Probe and probe card

The present invention relates to a probe for testing a semiconductor integrated circuit device formed on a semiconductor wafer, a method of manufacturing the probe, and a probe card to which a plurality of probes are attached.

In general, semiconductor integrated circuit devices are tested to see if their overall or partial electrical characteristics are manufactured to match the design during, during, or after manufacturing.

The equipment used for such a test is a probe device equipped with a test device and a probe card, and the probe card is provided between the various electrical signal generators in the test device and pads in the semiconductor integrated circuit device or between the electric signals in the test device. It serves to electrically communicate between the detection unit and the pad in the semiconductor integrated circuit device.

Hereinafter, a conventional probe and a probe card will be described with reference to the accompanying drawings, FIGS. 1A to 3.

1A shows a conventional so-called tungsten needle probe card, in which needles 11 made of tungsten are arranged in an array and electrically insulated from each other.

The tungsten needle jig 12 maintains the tungsten needle 11 at a high density, and the contact portion 13 of the needle protrudes from the tungsten needle jig 12. The other end 14 of the tungsten needle 11 passes through the tungsten needle support 15 at low density and protrudes from the tungsten needle support 15. A connection (not shown) is connected to the other end 14 and electrically connected to a test device (not shown) through the circuit board 16. As shown in FIG. 1B, the tungsten needle jig 12 contacts the contact portion 13 of the tungsten needle to the pad 18 of the semiconductor integrated circuit device formed on the wafer 17 so that a test device (not shown) can be used.

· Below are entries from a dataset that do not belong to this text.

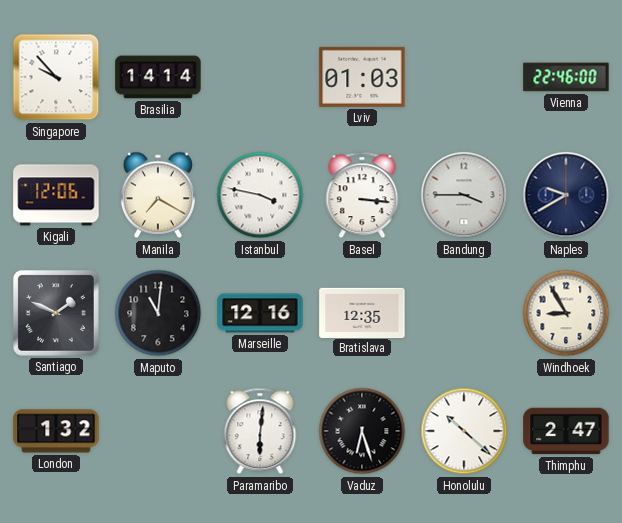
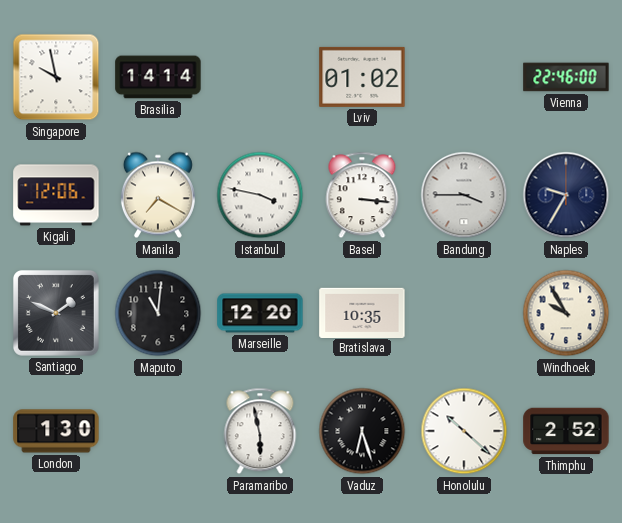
Singapore: 9:53 -> 9:58
Lviv: 01:03 -> 01:02
Naples: 9:40 -> 9:35
Marseille: 12:16 -> 12:20
Bratislava: 12:35 -> 10:35
Windhoek: 8:55 -> 9:55
London: 1:32 -> 1:30
Paramaribo: 6:01 -> 5:58
Thimphu: 2:47 -> 2:52
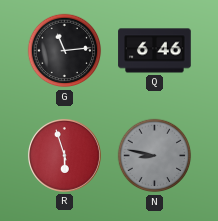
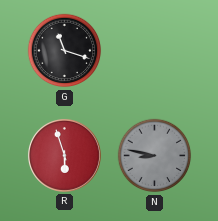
G: 11:14 -> 11:18
Q: 6:46 -> none
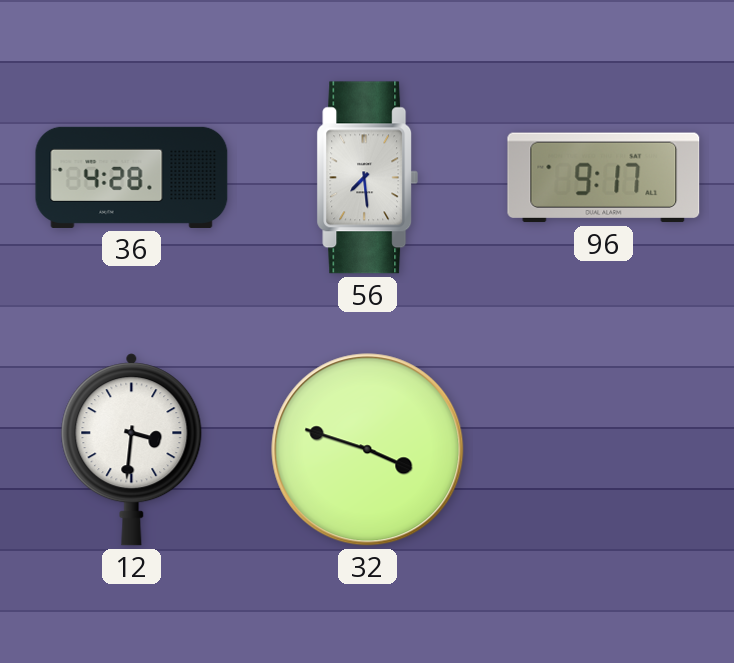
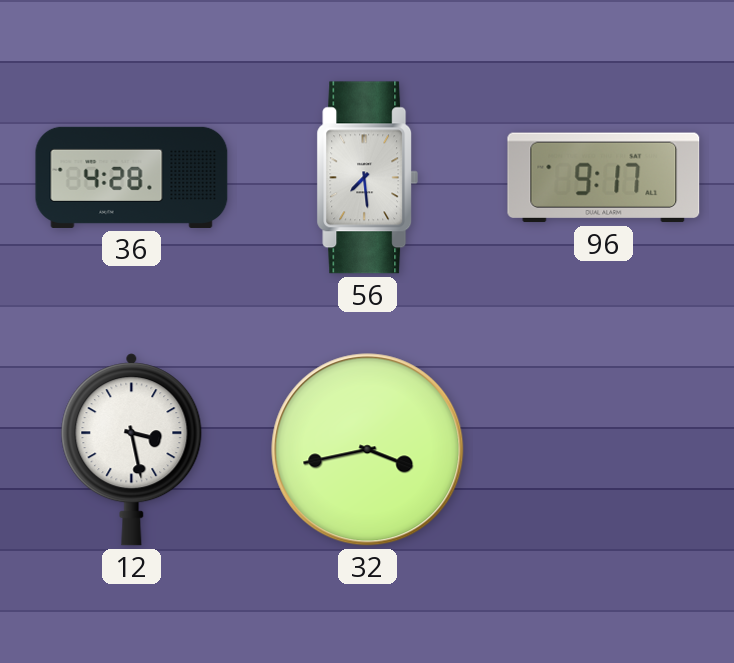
12: 3:31 -> 3:28
32: 3:48 -> 3:43
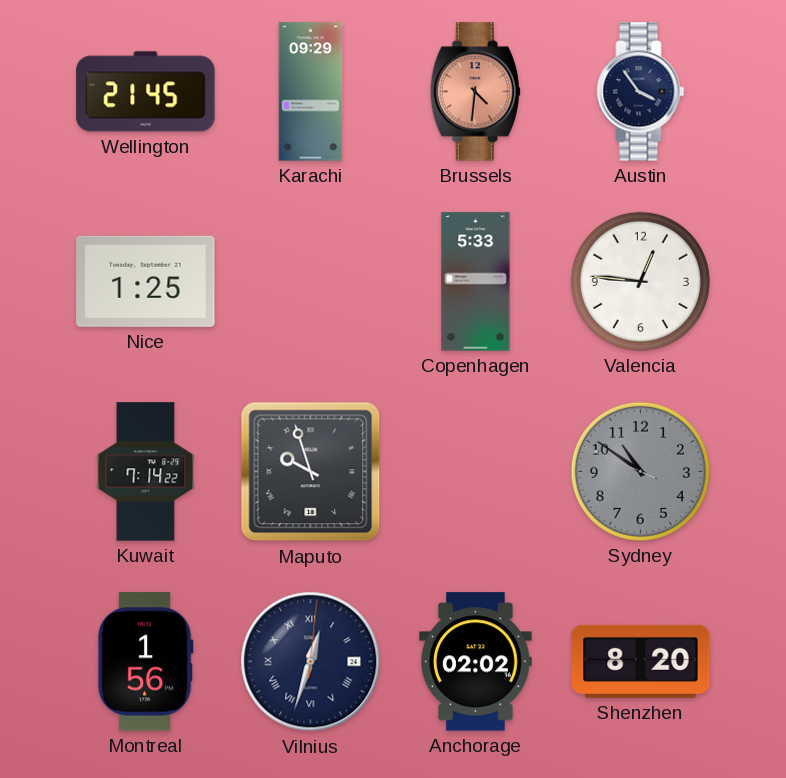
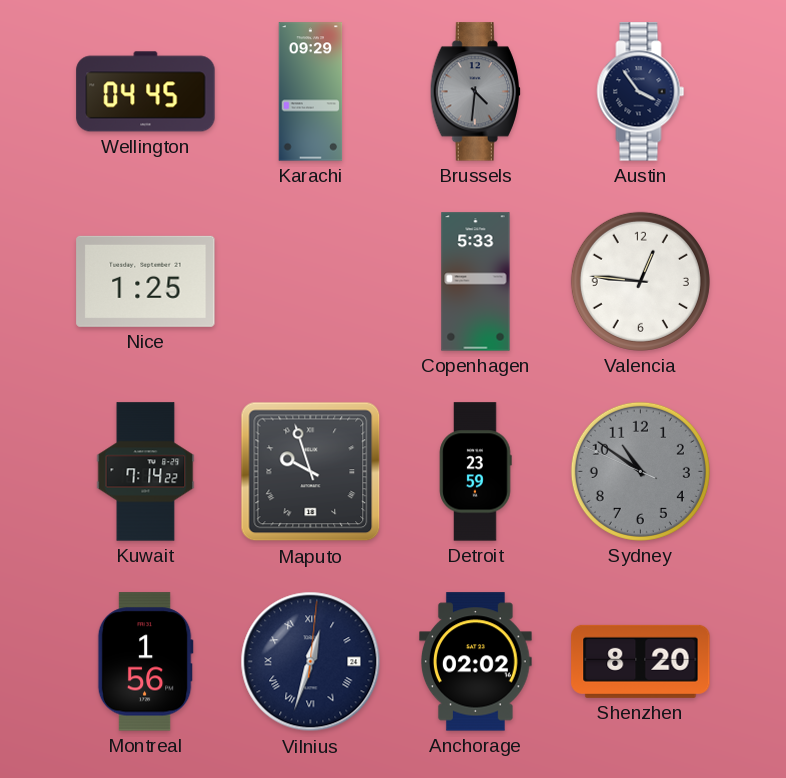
Wellington: 21:45 -> 04:45
Brussels dial: salmon -> grey
Detroit: none -> 23:59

Communicate with the integrated circuit device through the card.

The tungsten needle probe card of the prior art causes a problem that it is difficult to increase the density of the probe by reducing the pitch of the needle contact portion 13, and as the number of the needles 11 increases, the needle contact portion 13 ) Makes it difficult to align them to the same height. The manufacturing price also increases with the number of tungsten needles 11. In addition, the tungsten needle is manufactured by a method such as powder sintering, etc. Due to the characteristics of the manufacturing method, material defects such as voids are concentrated in the sharply processed contact portion, and in the defect portion, aluminum, which is a pad material of a semiconductor integrated circuit device, is repeatedly used. It precipitates and causes defects such as an increase in contact resistance. In addition, in order to stably contact the needle with the pad of the semiconductor integrated circuit, the elasticity of the needle is required, and the tungsten needle has a problem that the elasticity is lost due to the horizontality of the needle being repeatedly used. In addition, the semiconductor integrated circuit test is required not only at room temperature but also at high temperature. The probe and the probe card not only have different thermal expansion coefficients from the semiconductor integrated circuit wafer, but also do not coincide with the direction of expansion when the temperature rises. Slip phenomenon occurs between the circuit pads, which leads to an increase in contact resistance or communication instability. In addition, when used for testing high-speed semiconductor integrated circuits, the needles are long and adjacent to each other, causing electrical interactions between adjacent needles, which reduces the accuracy of the test.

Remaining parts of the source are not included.